[[ Input open ]]
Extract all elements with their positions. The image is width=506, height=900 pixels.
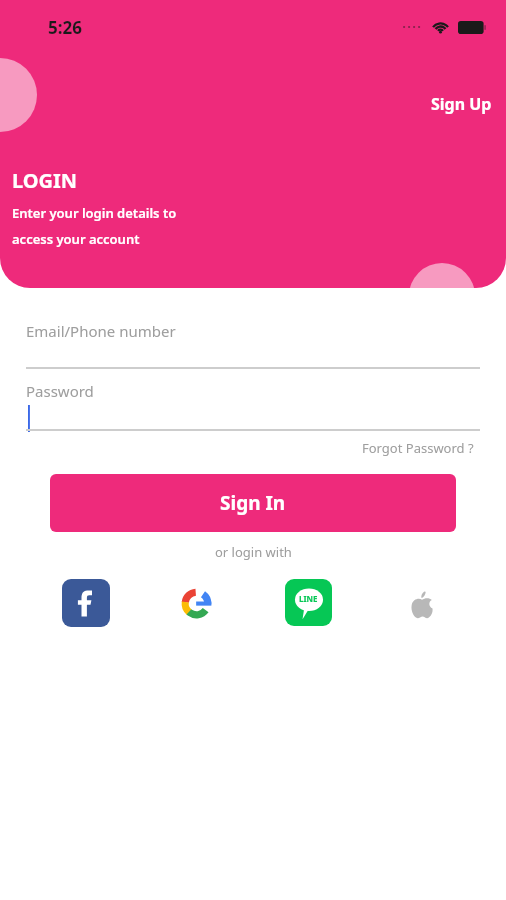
staticText: LOGIN	[12, 167, 78, 194]
staticText: Enter your login details to	[12, 204, 177, 222]
staticText: Sign In	[220, 490, 286, 516]
button[interactable]: Sign in with LINE	[285, 579, 332, 626]
staticText: Email/Phone number	[26, 321, 176, 341]
staticText: Forgot Password ?	[362, 439, 474, 457]
staticText: access your account	[12, 230, 140, 248]
button[interactable]: Password	[26, 381, 480, 429]
button[interactable]: Sign in with Facebook	[62, 579, 110, 627]
staticText: 5:26	[48, 16, 82, 39]
staticText: Sign Up	[431, 93, 492, 115]
button[interactable]: Sign in with Google	[171, 578, 221, 628]
staticText: Password	[26, 381, 94, 401]
button[interactable]: Forgot Password ?	[359, 437, 477, 459]
button[interactable]: Email/Phone number	[26, 321, 480, 367]
button[interactable]: Sign Up	[427, 90, 496, 118]
staticText: or login with	[215, 543, 292, 561]
staticText: LINE	[299, 593, 318, 604]
button[interactable]: Sign in with Apple	[398, 581, 445, 628]
button[interactable]: Sign In	[50, 474, 456, 532]
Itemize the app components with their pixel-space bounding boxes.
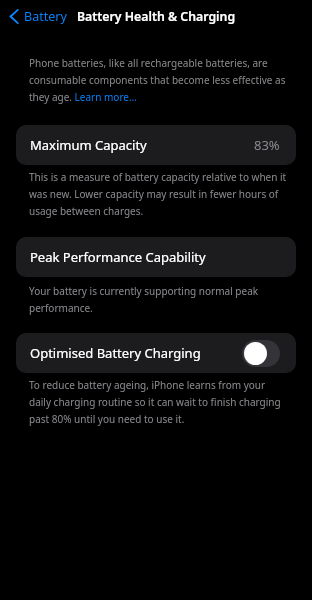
button[interactable]: Back bbox=[0, 3, 75, 30]
other: Back bbox=[9, 9, 19, 24]
button[interactable]: Peak Performance Capability bbox=[16, 237, 296, 277]
button[interactable]: Maximum Capacity bbox=[16, 125, 296, 165]
staticText: Phone batteries, like all rechargeable b… bbox=[29, 56, 288, 104]
button[interactable]: Optimised Battery Charging toggle bbox=[242, 340, 280, 367]
staticText: Optimised Battery Charging bbox=[30, 344, 201, 362]
staticText: 83% bbox=[254, 136, 280, 154]
staticText: To reduce battery ageing, iPhone learns … bbox=[29, 378, 288, 426]
staticText: Your battery is currently supporting nor… bbox=[29, 284, 288, 315]
staticText: Battery bbox=[24, 8, 67, 25]
button[interactable]: Optimised Battery Charging bbox=[16, 333, 296, 373]
staticText: Battery Health & Charging bbox=[77, 8, 236, 25]
staticText: Peak Performance Capability bbox=[30, 248, 206, 266]
staticText: Maximum Capacity bbox=[30, 136, 147, 154]
staticText: This is a measure of battery capacity re… bbox=[29, 170, 288, 218]
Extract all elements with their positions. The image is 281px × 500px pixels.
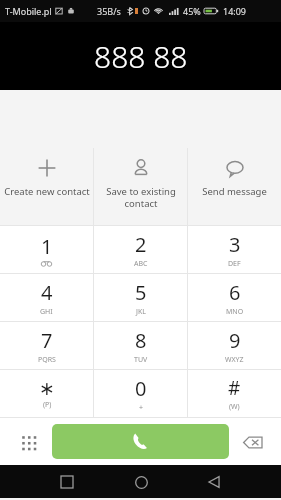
staticText: 8 bbox=[135, 327, 147, 354]
button[interactable]: 5 bbox=[94, 274, 187, 321]
staticText: WXYZ bbox=[225, 355, 244, 365]
staticText: MNO bbox=[226, 307, 244, 317]
staticText: PQRS bbox=[38, 355, 56, 365]
staticText: DEF bbox=[228, 259, 241, 269]
button[interactable]: Recents bbox=[52, 467, 82, 497]
staticText: 9 bbox=[229, 327, 241, 354]
staticText: JKL bbox=[136, 307, 146, 317]
staticText: (P) bbox=[43, 400, 52, 410]
staticText: 0 bbox=[135, 375, 147, 402]
staticText: 3 bbox=[229, 231, 241, 258]
button[interactable]: 4 bbox=[0, 274, 93, 321]
staticText: TUV bbox=[134, 355, 148, 365]
staticText: + bbox=[139, 403, 144, 413]
button[interactable]: 1 bbox=[0, 226, 93, 273]
staticText: # bbox=[228, 375, 241, 401]
button[interactable]: 3 bbox=[188, 226, 281, 273]
staticText: T-Mobile.pl bbox=[5, 5, 52, 17]
staticText: 4 bbox=[41, 279, 53, 306]
staticText: GHI bbox=[40, 307, 53, 317]
staticText: 1 bbox=[41, 233, 53, 260]
staticText: 5 bbox=[135, 279, 147, 306]
button[interactable]: Back bbox=[199, 467, 229, 497]
button[interactable]: 6 bbox=[188, 274, 281, 321]
staticText: 888 88 bbox=[94, 36, 188, 77]
staticText: ∗ bbox=[39, 377, 55, 399]
button[interactable]: Backspace bbox=[235, 424, 271, 460]
staticText: (W) bbox=[229, 402, 240, 412]
button[interactable]: # bbox=[188, 370, 281, 417]
staticText: 14:09 bbox=[223, 5, 247, 17]
button[interactable]: Call bbox=[52, 424, 229, 459]
staticText: Send message bbox=[202, 185, 267, 198]
staticText: 45% bbox=[183, 5, 201, 17]
staticText: 2 bbox=[135, 231, 147, 258]
staticText: Save to existing contact bbox=[106, 185, 176, 210]
staticText: 6 bbox=[229, 279, 241, 306]
button[interactable]: 8 bbox=[94, 322, 187, 369]
button[interactable]: Hide keypad bbox=[10, 424, 46, 460]
staticText: 7 bbox=[41, 327, 53, 354]
button[interactable]: 9 bbox=[188, 322, 281, 369]
staticText: Create new contact bbox=[4, 185, 90, 198]
button[interactable]: 0 bbox=[94, 370, 187, 417]
staticText: 35B/s bbox=[97, 5, 121, 17]
button[interactable]: 7 bbox=[0, 322, 93, 369]
staticText: ABC bbox=[134, 259, 148, 269]
button[interactable]: Send message bbox=[188, 148, 281, 225]
button[interactable]: Create new contact bbox=[0, 148, 93, 225]
button[interactable]: ∗ bbox=[0, 370, 93, 417]
button[interactable]: 2 bbox=[94, 226, 187, 273]
button[interactable]: Save to existing contact bbox=[94, 148, 187, 225]
button[interactable]: Home bbox=[126, 467, 156, 497]
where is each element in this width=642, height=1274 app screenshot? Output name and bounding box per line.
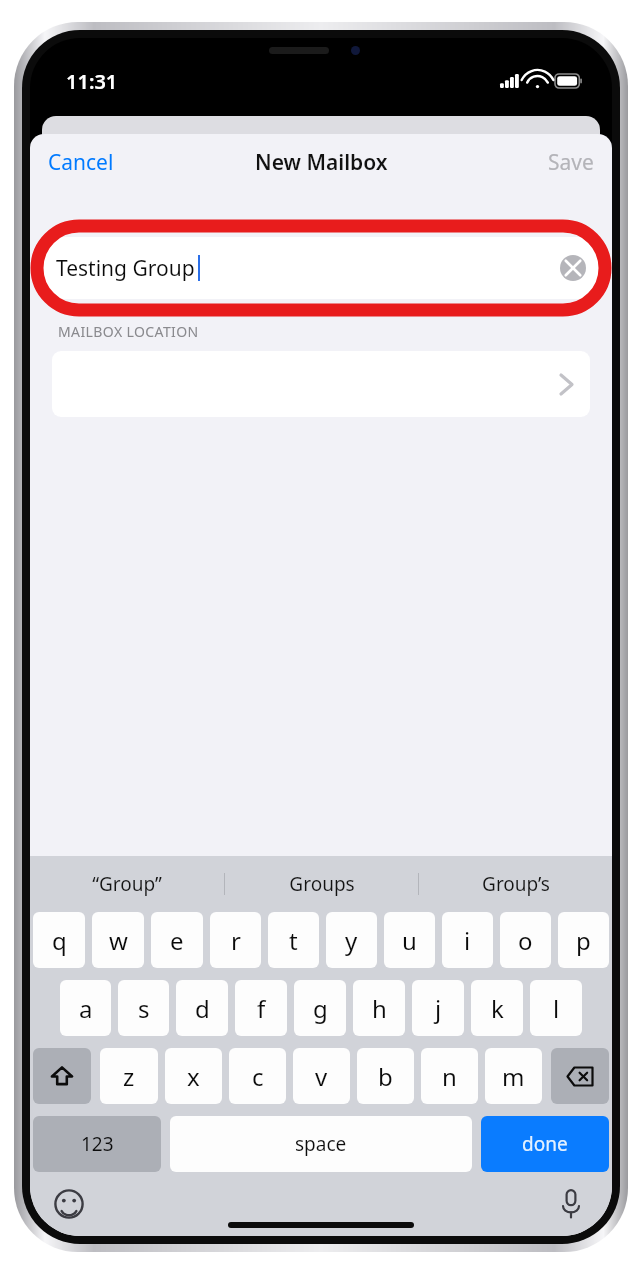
staticText: h — [372, 992, 387, 1025]
button[interactable]: f — [235, 980, 287, 1036]
staticText: done — [522, 1131, 568, 1157]
button[interactable]: c — [229, 1048, 286, 1104]
staticText: p — [576, 924, 591, 957]
button[interactable]: p — [558, 912, 609, 968]
staticText: q — [52, 924, 67, 957]
staticText: Testing Group — [56, 254, 195, 283]
staticText: Group’s — [482, 871, 550, 897]
button[interactable]: o — [500, 912, 551, 968]
staticText: y — [345, 924, 358, 957]
button[interactable]: e — [151, 912, 203, 968]
staticText: n — [442, 1060, 457, 1093]
button[interactable]: Dictate — [552, 1185, 590, 1223]
staticText: x — [187, 1060, 200, 1093]
staticText: t — [289, 924, 298, 957]
button[interactable]: a — [60, 980, 111, 1036]
button[interactable]: v — [293, 1048, 350, 1104]
button[interactable]: done — [481, 1116, 609, 1172]
staticText: w — [109, 924, 128, 957]
button[interactable]: Group’s — [419, 856, 612, 912]
staticText: m — [502, 1060, 525, 1093]
button[interactable]: Emoji — [50, 1185, 88, 1223]
button[interactable]: z — [100, 1048, 158, 1104]
button[interactable]: g — [294, 980, 346, 1036]
button[interactable]: Backspace — [551, 1048, 609, 1104]
staticText: New Mailbox — [255, 148, 388, 177]
button[interactable]: space — [170, 1116, 472, 1172]
button[interactable]: Save — [540, 142, 602, 183]
staticText: “Group” — [92, 871, 162, 897]
staticText: g — [313, 992, 328, 1025]
button[interactable]: n — [421, 1048, 478, 1104]
staticText: Cancel — [48, 148, 114, 177]
staticText: j — [435, 992, 442, 1025]
staticText: k — [491, 992, 504, 1025]
staticText: o — [518, 924, 533, 957]
staticText: u — [402, 924, 417, 957]
staticText: e — [170, 924, 184, 957]
button[interactable] — [52, 351, 590, 417]
button[interactable]: d — [176, 980, 228, 1036]
button[interactable]: “Group” — [30, 856, 224, 912]
staticText: l — [553, 992, 560, 1025]
button[interactable]: k — [471, 980, 523, 1036]
staticText: s — [138, 992, 150, 1025]
staticText: i — [464, 924, 471, 957]
button[interactable]: i — [442, 912, 493, 968]
button[interactable]: Clear text — [560, 255, 586, 281]
button[interactable]: Shift — [33, 1048, 91, 1104]
button[interactable]: x — [165, 1048, 222, 1104]
button[interactable]: Groups — [225, 856, 418, 912]
button[interactable]: h — [353, 980, 405, 1036]
staticText: 123 — [81, 1131, 114, 1157]
staticText: Groups — [289, 871, 355, 897]
button[interactable]: r — [210, 912, 261, 968]
staticText: z — [123, 1060, 135, 1093]
button[interactable]: t — [268, 912, 319, 968]
button[interactable]: q — [33, 912, 85, 968]
button[interactable]: u — [384, 912, 435, 968]
staticText: f — [257, 992, 266, 1025]
staticText: Save — [548, 148, 594, 177]
staticText: MAILBOX LOCATION — [58, 322, 199, 341]
staticText: b — [378, 1060, 393, 1093]
staticText: r — [231, 924, 241, 957]
button[interactable]: w — [92, 912, 144, 968]
button[interactable]: Testing Group — [40, 237, 602, 299]
staticText: 11:31 — [66, 68, 118, 95]
staticText: space — [295, 1131, 347, 1157]
button[interactable]: s — [118, 980, 169, 1036]
staticText: d — [195, 992, 210, 1025]
staticText: a — [79, 992, 93, 1025]
button[interactable]: y — [326, 912, 377, 968]
button[interactable]: m — [485, 1048, 542, 1104]
button[interactable]: 123 — [33, 1116, 161, 1172]
staticText: c — [252, 1060, 264, 1093]
button[interactable]: j — [412, 980, 464, 1036]
button[interactable]: Cancel — [40, 142, 122, 183]
button[interactable]: l — [530, 980, 582, 1036]
button[interactable]: b — [357, 1048, 414, 1104]
staticText: v — [315, 1060, 328, 1093]
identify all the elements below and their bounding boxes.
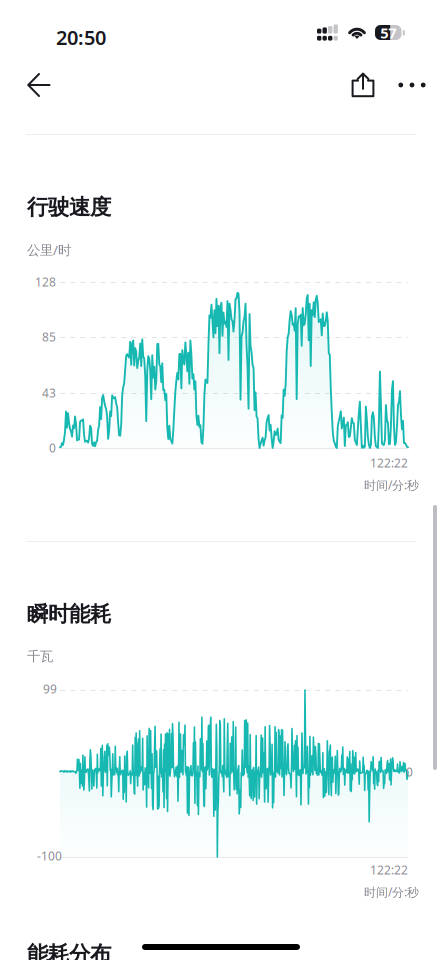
staticText: 43 <box>42 385 56 401</box>
staticText: 122:22 <box>370 862 408 878</box>
button[interactable]: Share <box>341 63 385 107</box>
staticText: -100 <box>37 848 62 864</box>
button[interactable]: More options <box>390 63 434 107</box>
staticText: 千瓦 <box>27 648 53 664</box>
staticText: 0 <box>406 764 413 780</box>
staticText: 公里/时 <box>27 241 71 259</box>
staticText: 瞬时能耗 <box>27 601 111 627</box>
staticText: 行驶速度 <box>27 194 111 220</box>
staticText: 时间/分:秒 <box>364 477 419 493</box>
staticText: 128 <box>35 274 56 290</box>
staticText: 85 <box>42 329 56 345</box>
button[interactable]: Back <box>17 63 61 107</box>
staticText: 20:50 <box>56 24 106 51</box>
staticText: 99 <box>43 681 57 697</box>
staticText: 时间/分:秒 <box>364 884 419 900</box>
staticText: 0 <box>49 440 56 456</box>
staticText: 能耗分布 <box>27 941 111 960</box>
staticText: 57 <box>380 23 396 42</box>
staticText: 122:22 <box>370 455 408 471</box>
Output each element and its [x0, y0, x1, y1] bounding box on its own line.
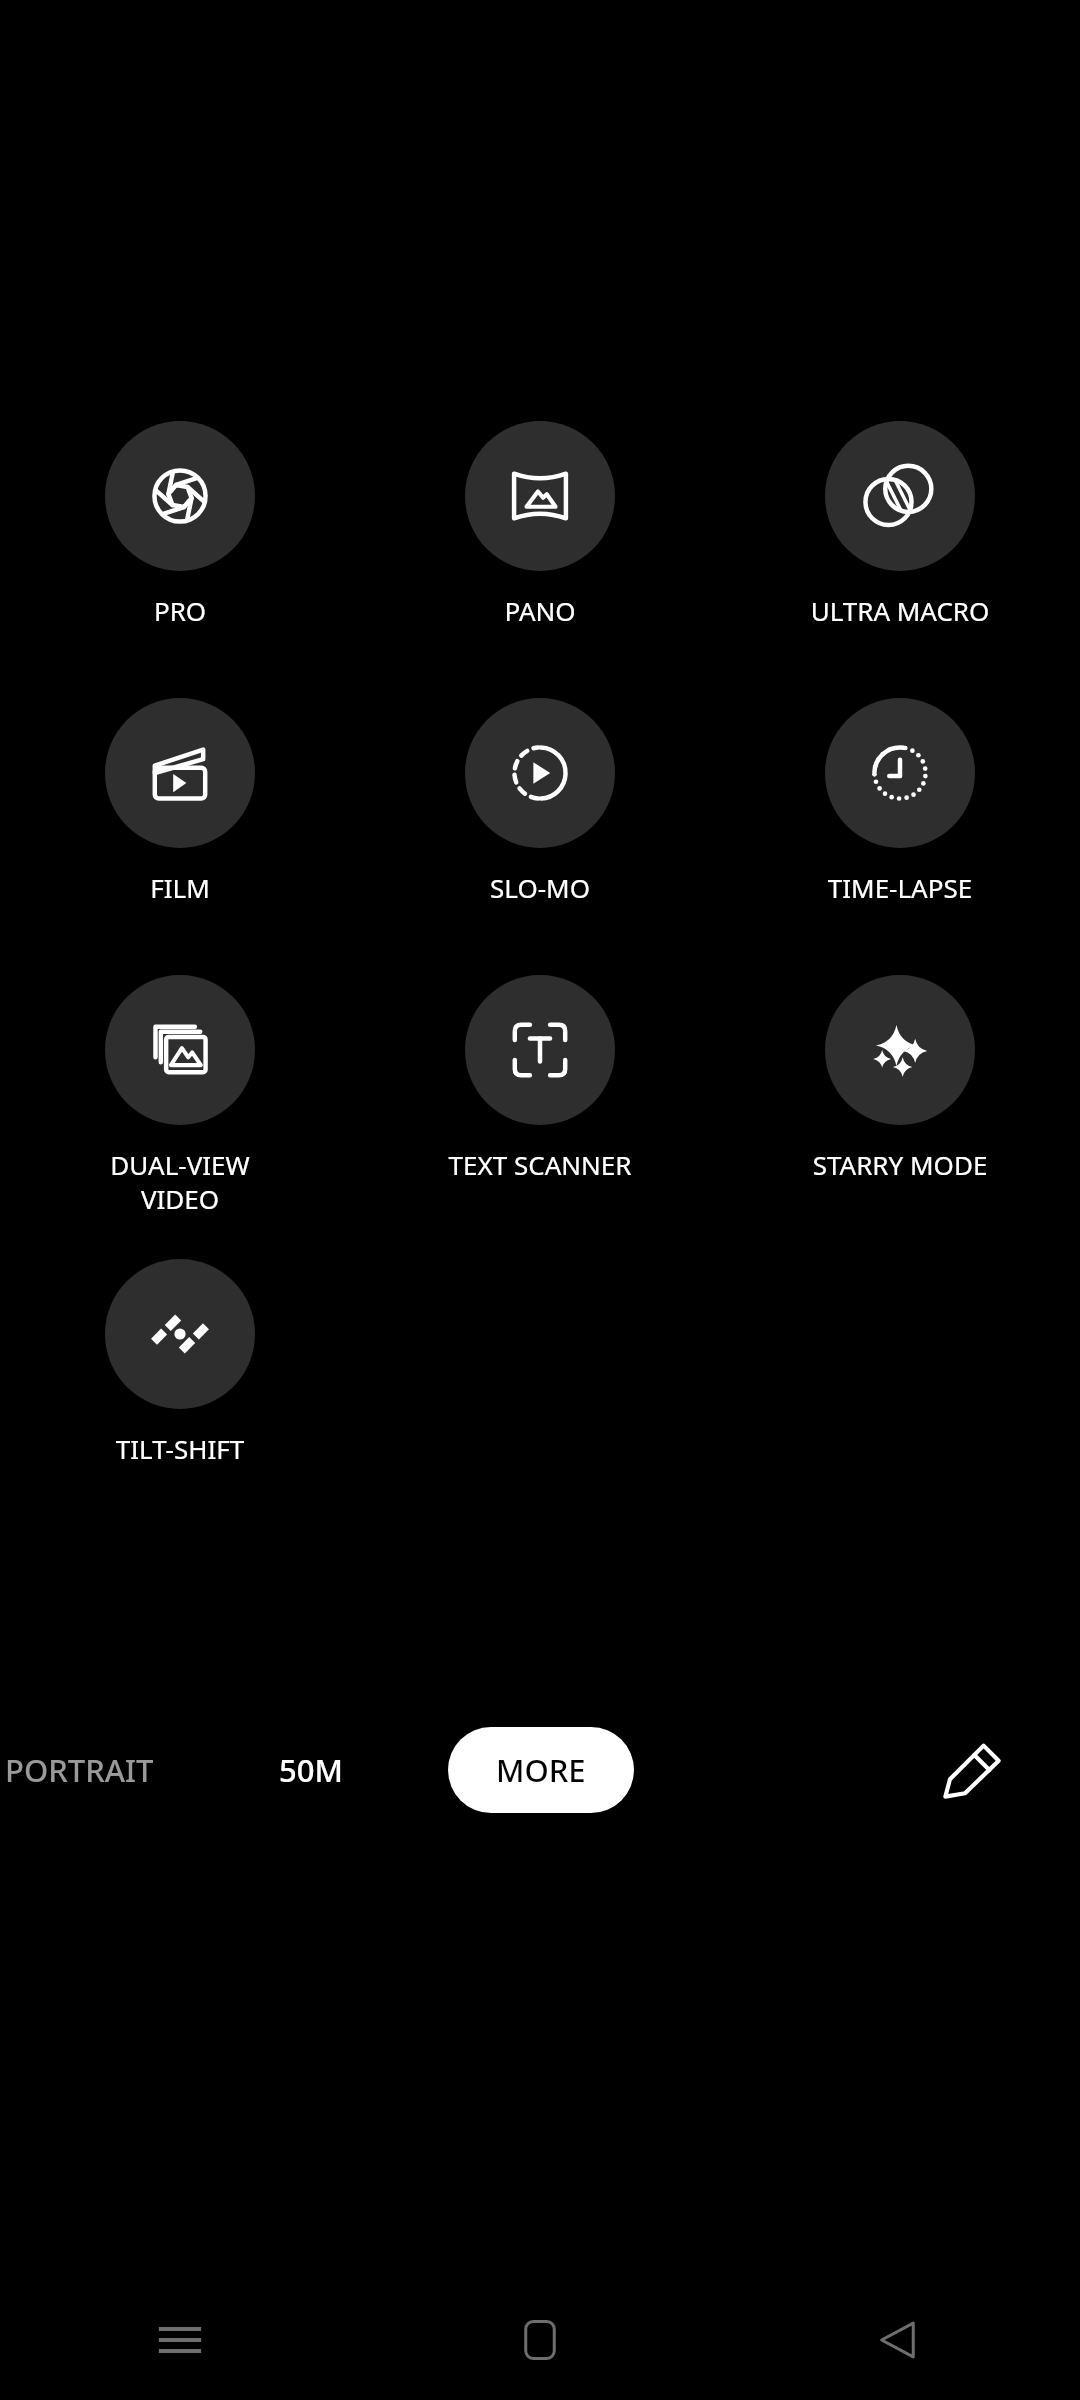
[[ Input closed ]]
- _Problem statement_: Which lines of the records above contain the word "pixels"? Copy each of them.

- _Response box_:
Extract all elements with their positions. The image is width=506, height=900 pixels.
Extract all elements with their positions. The image is 281px × 500px pixels.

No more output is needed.